Just when Australia thought it was safe to go back on the field, along comes more danger.
Worst of all, it is not a proper Pom but the Irishman, Eoin Morgan.
For two long months on this tour, he has been awaiting the opportunity to strut his particularly infectious jig.
Denied in the Ashes series because of the spectacular form of the incumbent batsman, he is now ready to assume his rightful place on the limited overs stage.
In the course of last year, Morgan scored four hundreds for England — three in one-day internationals, one in Test matches — and became one of the most formidable short form batsman in the world. His 17th place in the official rankings severely underestimates his threat as a patient destroyer of opponents.
The limited overs series, which starts here today with the first of two Twenty20 matches, will be followed by a World Cup in which England, for once, seem to have a fighting chance. Morgan's form will be integral to their progress wherever they play, from Adelaide to Ahmedabad.
Today, England will be attempting to secure their eighth successive Twenty20 win — a record. Both sides are pledging contributions to the disaster fund which has been set up to help the victims of the unprecedented flooding in Queensland, which by yesterday was edging into New South Wales.
The enormity of it and the refusal of the floods to recede has astonished the whole country and the international cricket here in the next few weeks will be seen as a prism for the relief effort.
By now, Morgan must be bursting out of his seams to get out into the middle.
He has faced only 11 balls all tour — 10 in the tour match against Victoria when he drove loosely to slip and just one at the end of the routine warm-up win against the Prime Minister's XI. It was the not the sort of trip he expected.
When England gathered at Heathrow in late October, Morgan was the man in possession of a Test place. It had been a summer of only intermittent success, however.
A well-crafted hundred in difficult circumstances at Trent Bridge was followed by less significant contributions. Thus, Ian Bell, recovered from injury, was preferred at the start of the tour.
Morgan still harboured understandable hopes of playing some part in the Ashes.
He said as much on the eve of the first Test in Brisbane: “At some stage I think I'll play a part in this series. A five-match series goes on for a very long time and especially out here it can take a lot out of you as a player, so I expect to play some part before it is over.
“I do feel like I can play Test cricket absolutely and scoring that hundred against Pakistan was such a huge confidence booster for me coming into this.
“I think it really proved to myself that I could play at this level, especially against a Pakistan side with one hell of a bowling attack.”
He waited and waited. His chance never came. The batting order remained resolutely unchanged and Morgan must now wait to see if he will take the recent Test retiree Paul Collingwood's place in the Test XI when they regroup in May.
Other candidates may have emerged by then and this time last year Flower seemed fairly sure that Morgan needed more first-class runs with Middlesex before he would be ready for Test cricket. Eventually, the natural gifts of batsmanship won him over.

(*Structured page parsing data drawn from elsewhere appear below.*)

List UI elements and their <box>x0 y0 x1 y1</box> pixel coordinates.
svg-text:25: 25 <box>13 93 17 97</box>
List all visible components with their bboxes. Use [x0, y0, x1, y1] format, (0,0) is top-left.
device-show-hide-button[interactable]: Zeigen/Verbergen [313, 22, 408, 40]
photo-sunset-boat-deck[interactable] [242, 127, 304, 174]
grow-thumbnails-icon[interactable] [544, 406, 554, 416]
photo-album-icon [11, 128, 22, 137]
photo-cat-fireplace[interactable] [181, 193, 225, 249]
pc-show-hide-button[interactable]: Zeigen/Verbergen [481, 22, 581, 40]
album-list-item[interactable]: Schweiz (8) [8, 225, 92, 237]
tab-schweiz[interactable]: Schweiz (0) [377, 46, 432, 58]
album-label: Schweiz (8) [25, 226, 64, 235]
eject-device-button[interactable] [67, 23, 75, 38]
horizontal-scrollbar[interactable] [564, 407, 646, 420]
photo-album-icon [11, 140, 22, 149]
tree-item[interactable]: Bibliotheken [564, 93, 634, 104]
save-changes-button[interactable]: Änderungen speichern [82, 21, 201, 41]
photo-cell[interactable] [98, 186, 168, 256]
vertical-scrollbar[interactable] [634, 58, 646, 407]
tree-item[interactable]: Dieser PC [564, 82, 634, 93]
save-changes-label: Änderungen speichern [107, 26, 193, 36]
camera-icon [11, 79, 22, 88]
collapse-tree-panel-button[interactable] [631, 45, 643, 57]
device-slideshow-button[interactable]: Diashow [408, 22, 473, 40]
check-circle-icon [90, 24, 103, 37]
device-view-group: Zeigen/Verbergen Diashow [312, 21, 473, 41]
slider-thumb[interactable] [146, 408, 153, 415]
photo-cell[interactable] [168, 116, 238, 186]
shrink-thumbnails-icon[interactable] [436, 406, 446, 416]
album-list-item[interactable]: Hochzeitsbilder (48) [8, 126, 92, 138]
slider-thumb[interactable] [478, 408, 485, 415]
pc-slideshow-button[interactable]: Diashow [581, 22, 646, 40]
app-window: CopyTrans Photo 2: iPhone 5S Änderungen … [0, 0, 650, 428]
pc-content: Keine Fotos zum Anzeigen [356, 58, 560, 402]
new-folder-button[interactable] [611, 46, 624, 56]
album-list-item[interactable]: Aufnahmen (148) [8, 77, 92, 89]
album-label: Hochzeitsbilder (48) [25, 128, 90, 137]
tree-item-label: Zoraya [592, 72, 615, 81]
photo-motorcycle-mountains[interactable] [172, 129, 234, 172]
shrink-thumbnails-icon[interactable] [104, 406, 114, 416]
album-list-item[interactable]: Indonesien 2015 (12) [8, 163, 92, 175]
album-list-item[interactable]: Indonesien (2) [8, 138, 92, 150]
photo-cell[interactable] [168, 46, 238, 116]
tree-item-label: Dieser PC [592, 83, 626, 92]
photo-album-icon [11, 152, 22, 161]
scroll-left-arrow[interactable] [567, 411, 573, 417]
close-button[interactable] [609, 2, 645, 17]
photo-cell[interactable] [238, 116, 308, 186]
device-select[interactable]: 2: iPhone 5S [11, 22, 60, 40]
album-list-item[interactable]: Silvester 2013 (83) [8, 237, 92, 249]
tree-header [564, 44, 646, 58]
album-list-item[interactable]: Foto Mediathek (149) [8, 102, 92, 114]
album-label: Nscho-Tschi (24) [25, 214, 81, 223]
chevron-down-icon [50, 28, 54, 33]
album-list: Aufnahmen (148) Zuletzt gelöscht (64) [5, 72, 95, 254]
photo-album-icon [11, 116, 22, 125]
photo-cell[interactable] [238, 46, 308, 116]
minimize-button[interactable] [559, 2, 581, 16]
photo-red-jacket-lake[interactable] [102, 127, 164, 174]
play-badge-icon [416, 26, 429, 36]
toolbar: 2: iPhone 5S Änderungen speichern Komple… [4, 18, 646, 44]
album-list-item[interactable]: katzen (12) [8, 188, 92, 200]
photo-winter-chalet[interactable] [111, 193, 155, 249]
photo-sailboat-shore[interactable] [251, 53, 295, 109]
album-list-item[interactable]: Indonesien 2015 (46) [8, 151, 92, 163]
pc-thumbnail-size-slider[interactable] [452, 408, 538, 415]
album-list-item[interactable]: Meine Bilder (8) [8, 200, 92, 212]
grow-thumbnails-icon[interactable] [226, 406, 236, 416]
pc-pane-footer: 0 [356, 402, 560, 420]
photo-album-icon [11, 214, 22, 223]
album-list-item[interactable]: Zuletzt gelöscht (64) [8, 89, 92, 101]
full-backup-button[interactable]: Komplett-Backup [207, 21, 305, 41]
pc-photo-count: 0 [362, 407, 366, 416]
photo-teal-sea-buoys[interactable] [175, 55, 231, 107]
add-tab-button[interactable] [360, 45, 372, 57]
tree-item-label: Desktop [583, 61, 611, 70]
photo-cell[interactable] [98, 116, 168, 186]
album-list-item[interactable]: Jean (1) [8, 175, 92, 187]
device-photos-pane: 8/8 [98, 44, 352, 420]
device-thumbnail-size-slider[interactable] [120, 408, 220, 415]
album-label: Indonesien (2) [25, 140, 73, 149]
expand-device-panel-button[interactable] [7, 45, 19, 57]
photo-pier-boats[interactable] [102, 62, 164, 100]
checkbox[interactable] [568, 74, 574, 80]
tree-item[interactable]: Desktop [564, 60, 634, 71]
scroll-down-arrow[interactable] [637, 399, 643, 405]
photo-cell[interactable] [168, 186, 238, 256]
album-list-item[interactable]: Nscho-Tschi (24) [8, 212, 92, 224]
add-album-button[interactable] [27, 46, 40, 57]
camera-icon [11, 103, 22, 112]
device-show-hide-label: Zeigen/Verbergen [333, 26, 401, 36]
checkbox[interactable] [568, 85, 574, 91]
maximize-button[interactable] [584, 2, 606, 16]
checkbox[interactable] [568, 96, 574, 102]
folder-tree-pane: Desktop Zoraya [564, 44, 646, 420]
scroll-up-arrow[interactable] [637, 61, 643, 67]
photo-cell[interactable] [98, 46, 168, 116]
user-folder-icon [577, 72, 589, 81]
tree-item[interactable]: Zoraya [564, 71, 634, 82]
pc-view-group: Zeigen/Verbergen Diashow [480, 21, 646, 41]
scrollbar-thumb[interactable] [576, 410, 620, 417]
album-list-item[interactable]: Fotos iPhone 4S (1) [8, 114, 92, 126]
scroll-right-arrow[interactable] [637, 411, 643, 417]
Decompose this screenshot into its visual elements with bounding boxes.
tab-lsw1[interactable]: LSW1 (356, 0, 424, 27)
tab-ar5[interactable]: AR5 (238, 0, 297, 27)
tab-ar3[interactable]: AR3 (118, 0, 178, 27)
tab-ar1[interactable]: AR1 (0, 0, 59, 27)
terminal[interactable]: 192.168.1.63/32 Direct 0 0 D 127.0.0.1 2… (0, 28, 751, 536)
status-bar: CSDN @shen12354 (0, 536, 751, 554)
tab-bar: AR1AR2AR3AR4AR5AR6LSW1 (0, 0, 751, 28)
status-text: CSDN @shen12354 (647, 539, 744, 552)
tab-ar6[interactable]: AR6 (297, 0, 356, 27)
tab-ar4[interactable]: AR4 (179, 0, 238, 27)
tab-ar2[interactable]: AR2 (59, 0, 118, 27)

It is as a breathtaking one-day player that Morgan has prospered and he has it in him to be England's most accomplished of all. His three hundreds last year were all models of how to conduct a one-day innings.
They were scored with the side in trouble and needed careful assembly, attention to keeping the board ticking over and then steep acceleration at the end.
Morgan threw in his lot with England because otherwise he would have had no real international career to speak of. It is the way of things and Ireland are steeling themselves for further losses in the next few years. Their aspiration to play Test cricket will stay a pipe dream for now.
He is the fifth Irishman to play Test cricket, but another of more recent vintage cut a swathe through Australia four years ago.
Ed Joyce, now of Sussex, scored a century against them in Sydney which began England's improbable recovery and eventual victory in the triangular one-day series. Joyce's star waned and he is now back with Ireland for the next World Cup.
For Morgan, anything is possible. He knows how good he is, though he is careful not to shout about it. Few players anywhere at any time have struck unorthodox strokes so cleanly and sweetly. Nobody switch hits so adeptly. It is as second nature to him as the cover drive to others. For the rest of this winter this is Morgan's time.